Records for the exercise:
-------------------------

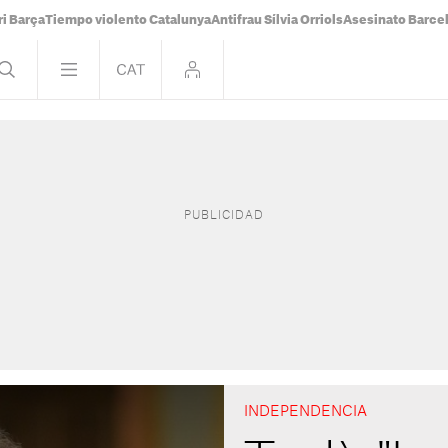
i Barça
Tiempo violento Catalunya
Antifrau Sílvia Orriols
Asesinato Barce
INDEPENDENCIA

-------------------------

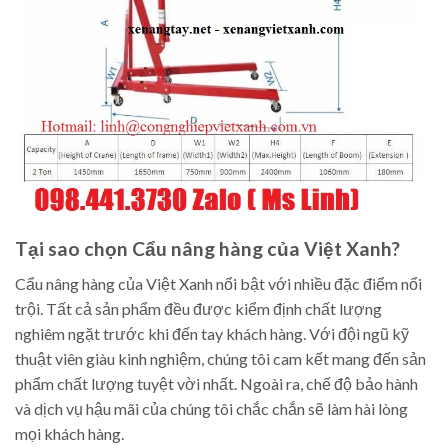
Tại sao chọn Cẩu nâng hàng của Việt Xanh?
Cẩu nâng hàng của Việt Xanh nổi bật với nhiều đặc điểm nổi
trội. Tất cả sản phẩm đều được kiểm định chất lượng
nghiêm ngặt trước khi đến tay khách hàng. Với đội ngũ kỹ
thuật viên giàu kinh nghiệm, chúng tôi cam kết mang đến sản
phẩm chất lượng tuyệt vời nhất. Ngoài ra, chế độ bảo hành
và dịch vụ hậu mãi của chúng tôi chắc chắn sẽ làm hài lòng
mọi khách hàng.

-------------------------

Directions: Only the lines above from the one with "Tiempo violento Catalunya" through the one with "INDEPENDENCIA" should be duplicated, character for character.

Answer for the task:
Tiempo violento Catalunya
Antifrau Sílvia Orriols
Asesinato Barce
INDEPENDENCIA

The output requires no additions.